Personal statement

Wdsansaposted 2 years ago

Hi

What should the persobal statement contain?
I understand remorse etc for why a person is found inadmissble.
Should i also write more about myself, how my character has changed?
Should i also state again why I would be able to travel to USA again?

Some pointers would be greatly appreciated.

Thnx

Replies (recent first):

Denise Cruickshank Walker01@

[ Denise cruickshank appended this reply on August 11, 2024 @ 7:12 am ]

Denise Karen Cruickshank
dkwalker1@hotmail.com

Denise cruickshank replied 4 months ago   #3

@JohnB2
Good explanation!

I will simply add that the letter should be focused on what you did wrong, not WHY you want to go. Also, contrition, contrition contrition! You were found guilty, so defending yourself in this letter is a mistake.

I never let the client write his own letter. Clients always defend themselves and mitigate the situation. My goal is "what does Homeland Security want to hear to say yes?"

J Rogers replied 2 years ago   #2

I'm no expert by any means but I can share some suggestions. Don't admit to any more wrong doing than what they already know about. If you were denied crossing the border, whatever they told you the reason is is what you would want to focus on.

I would suggest explaining what happened (what you did wrong) and include any circumstances that at the time may have contributed to why you did what you did. By that I mean, unusual circumstances that someone could look at and say, "oh, yeah. I can see that" and they could also see that circumstances today are different and thus the issue wouldn't likely happen again. But it can't sound like an excuse. Its important to own up to whatever happened.

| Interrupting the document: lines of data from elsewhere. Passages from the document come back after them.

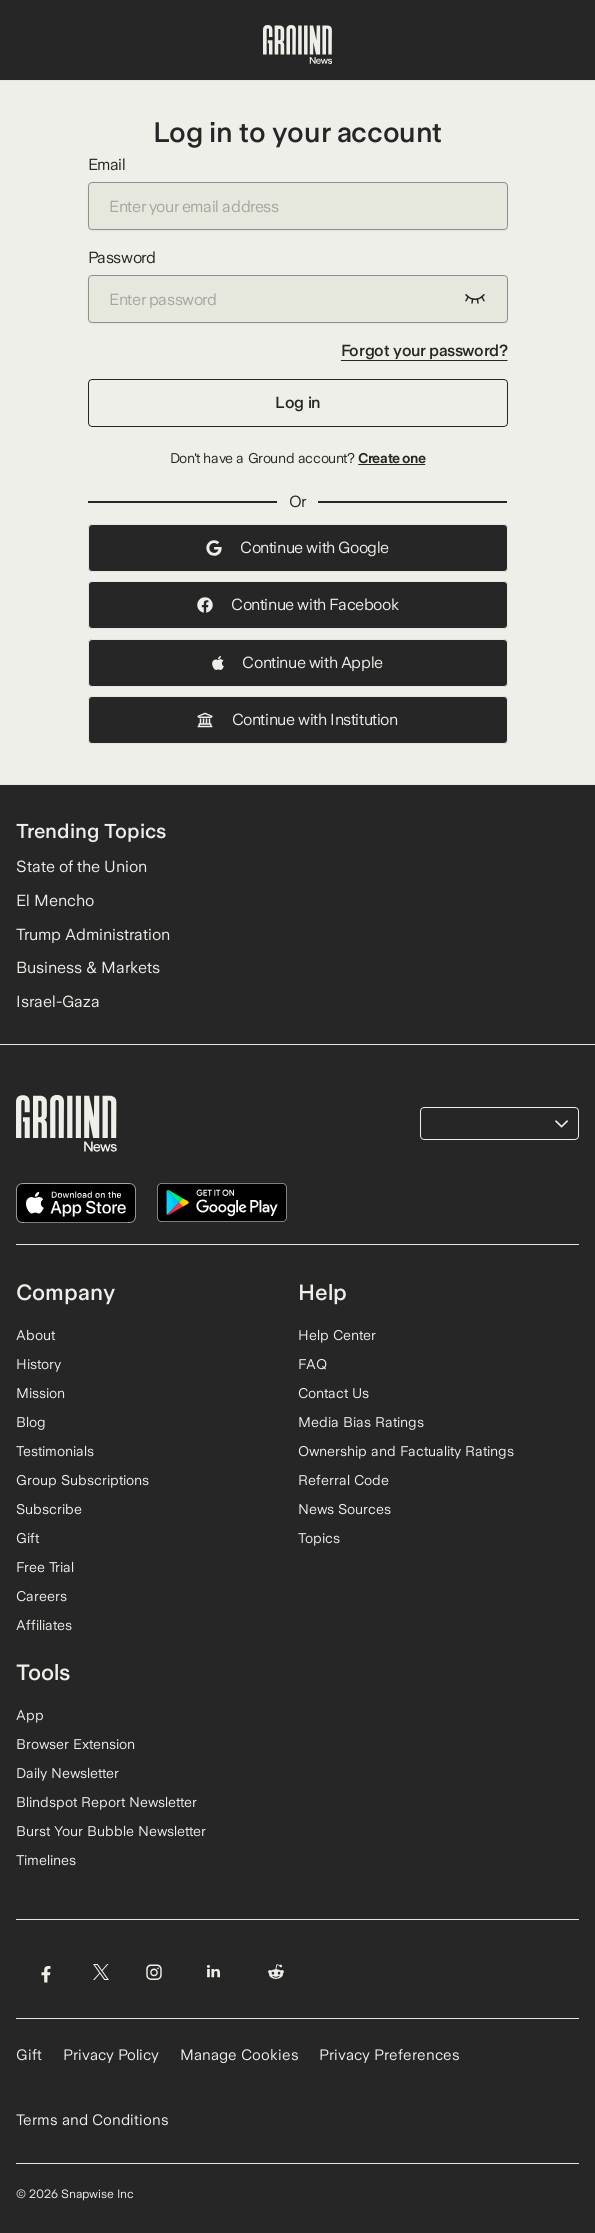 The image size is (595, 2233). I want to click on Gift [Gift Ground News subscription], so click(29, 2055).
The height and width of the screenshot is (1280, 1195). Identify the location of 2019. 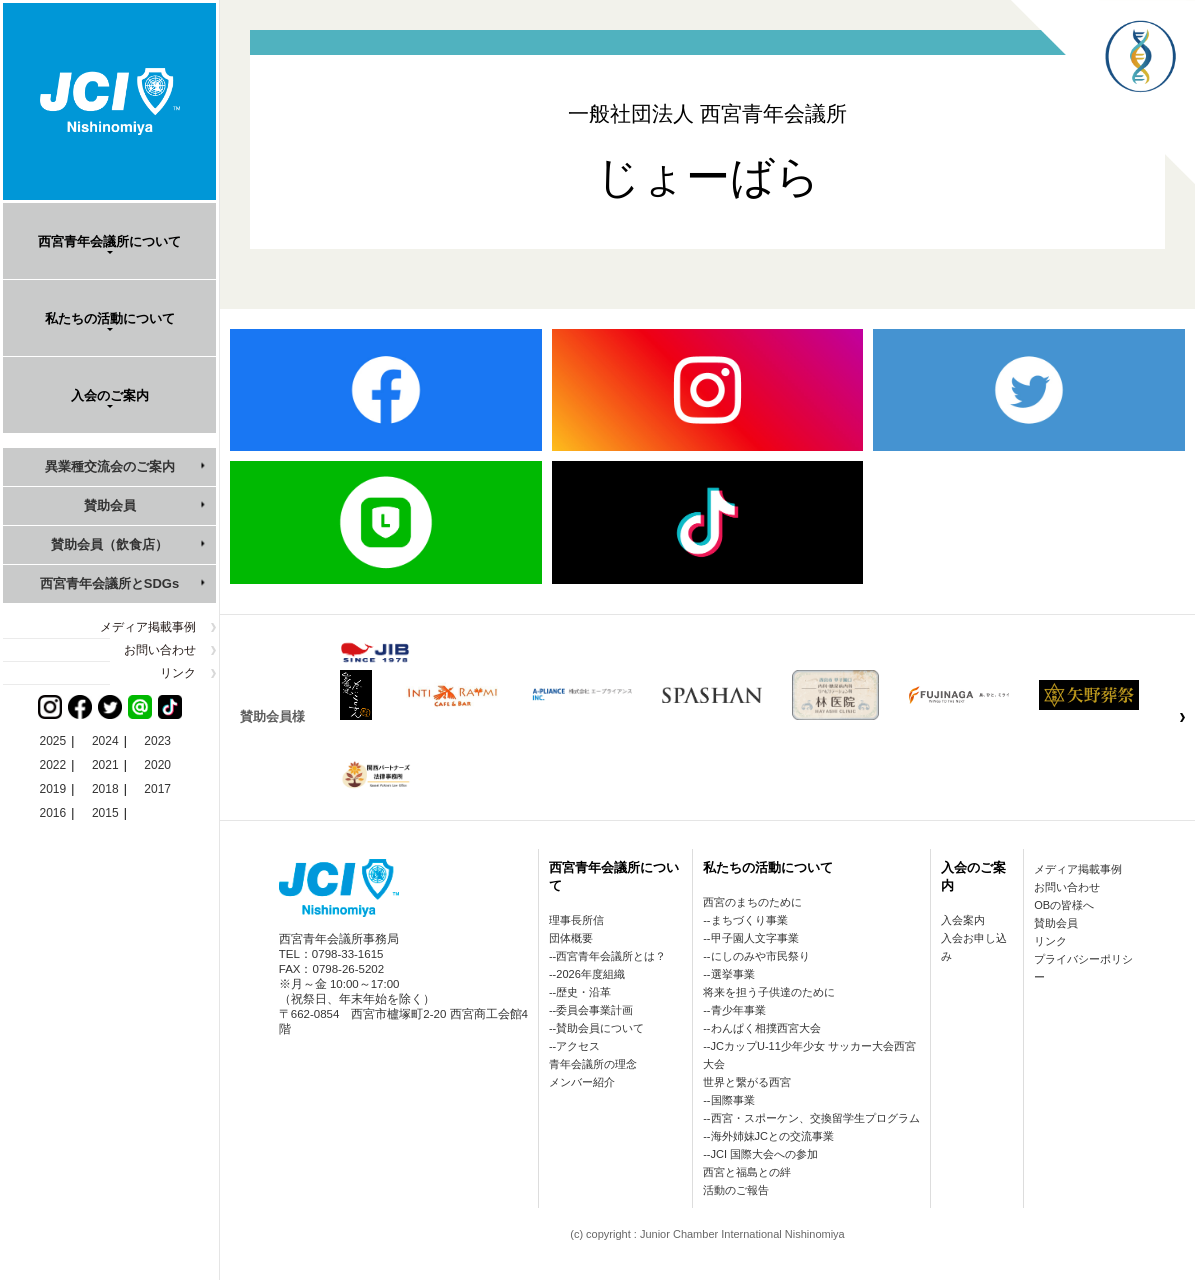 (53, 789).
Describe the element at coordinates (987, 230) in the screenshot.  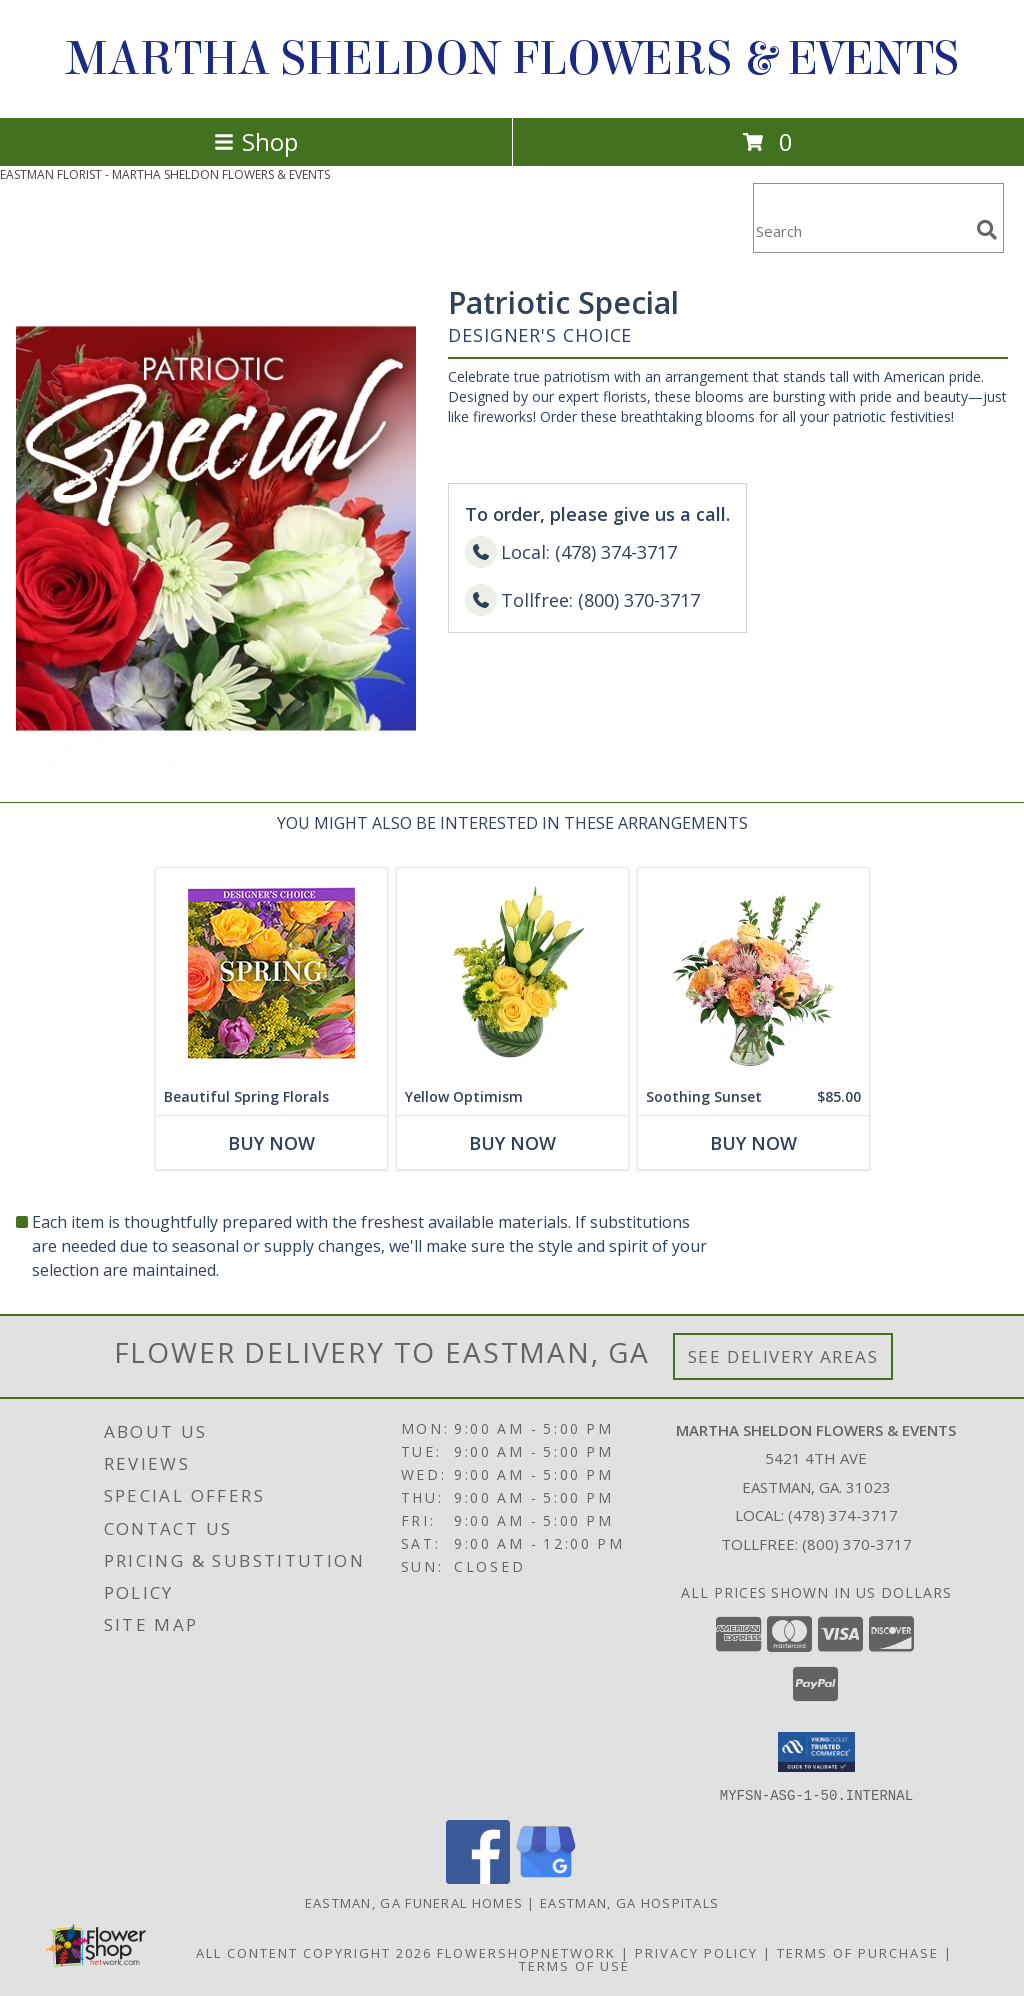 I see `[search]` at that location.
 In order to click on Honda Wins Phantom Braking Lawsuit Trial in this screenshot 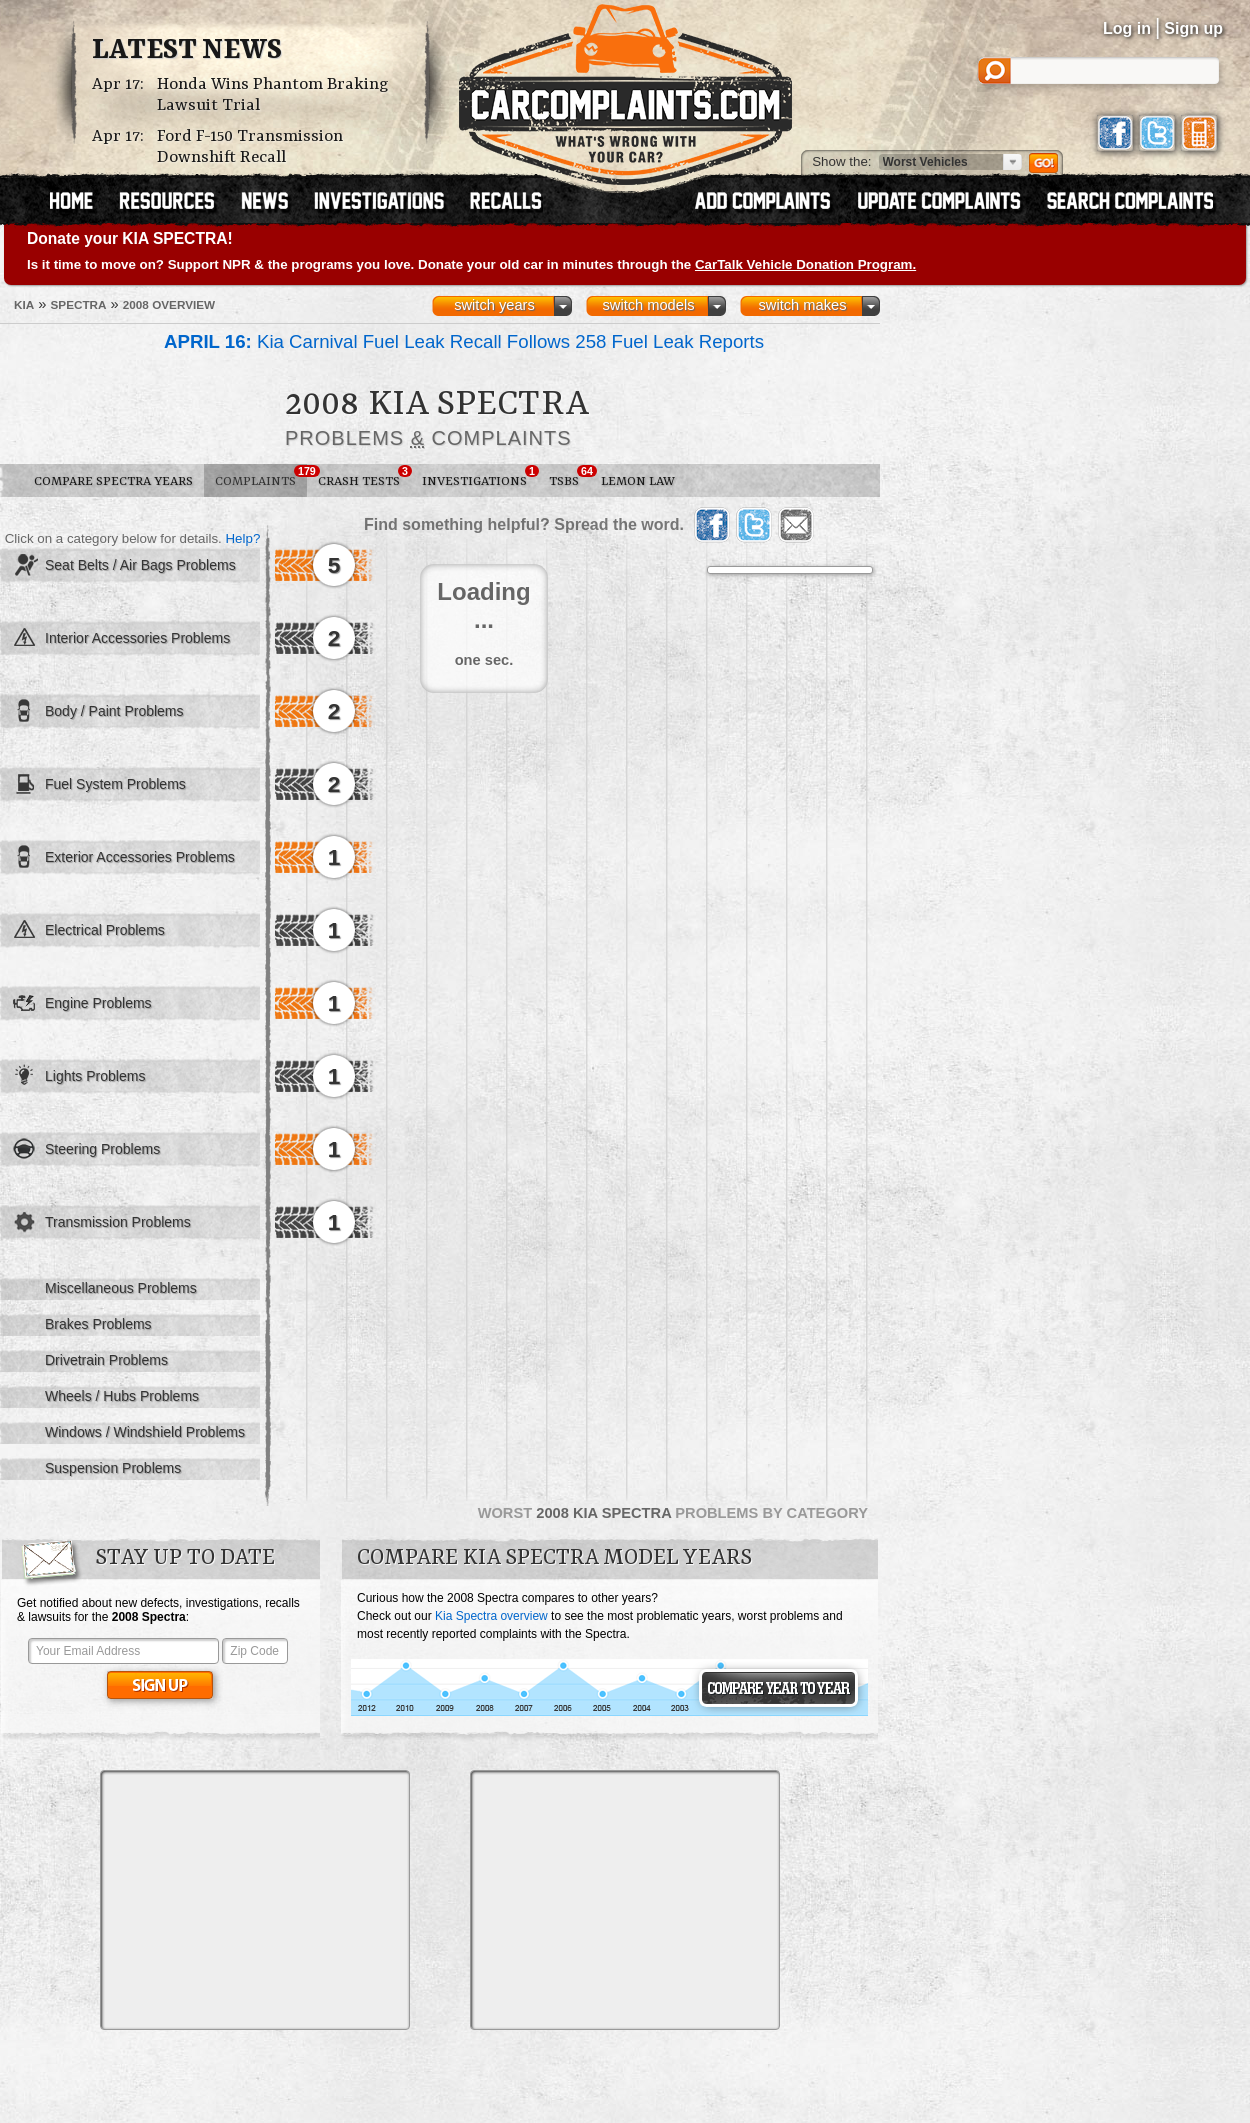 , I will do `click(273, 95)`.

They are also going to want to see evidence of anything that has changed that would assure them you're a different person today and learned from the mistake. If you did community service, for example, or took some treatment program...those kinds of things are helpful.

They want to see strong ties to your country and that you won't likely come to the U.S. and stay and not return to your country.

They also will look for what the benefit is to the U.S. if they allow you to enter. E.g. if you can say you're coming to the U.S. to console a friend because someone died or your volunteering for something that helps people in the U.S. You get the drift.